Sirpa Pietikäinen, a Christian Democrat Finish MEP, called the Polish law “gross and aggravated offence to women’s rights” and warned that “we also need to keep a very close eye on what is happening in the other member states, for example in Slovakia”.
Therefore MEPs urged the Polish government to swiftly and fully guarantee access to safe, legal and free abortion services for all women.
EU lawmakers expressed concerns that, due to this restrictive legislation, women have to seek unsafe abortions, travel abroad to obtain abortions or carry their pregnancy to term against their will, including in cases of fatal foetal impairment.
Parliament thus called on member states to cooperate more effectively to facilitate cross-border access to abortion, for example by granting Polish women access to a free and safe abortion in other national healthcare systems.

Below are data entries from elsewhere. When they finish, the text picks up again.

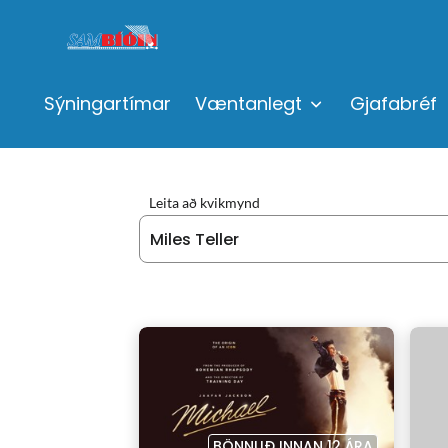
Sýningartímar
Væntanlegt
Gjafabréf
Leita að kvikmynd
BÖNNUÐ INNAN 12 ÁRA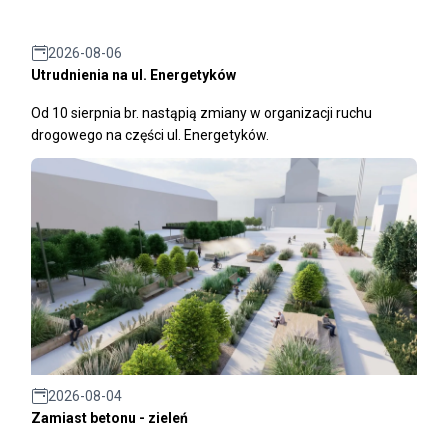
2026-08-06
Utrudnienia na ul. Energetyków
Od 10 sierpnia br. nastąpią zmiany w organizacji ruchu
drogowego na części ul. Energetyków.
2026-08-04
Zamiast betonu - zieleń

Furthermore, MEPs condemned the increasingly hostile and violent environment for women human rights defenders in Poland and called on the Polish authorities to guarantee their right to express themselves publicly without fear of repercussions or threats.
They also strongly criticised the disproportionate use of violence against protesters by law enforcement and urged the Polish authorities to ensure that those who attack protesters are held accountable for their actions.
Highlighting that the ruling on abortion is yet another example of the political takeover of the judiciary and the systemic collapse of the rule of law in Poland, MEPs asked the Council to include this issue in its investigation into the rule of law situation in Poland by expanding the scope of its hearings.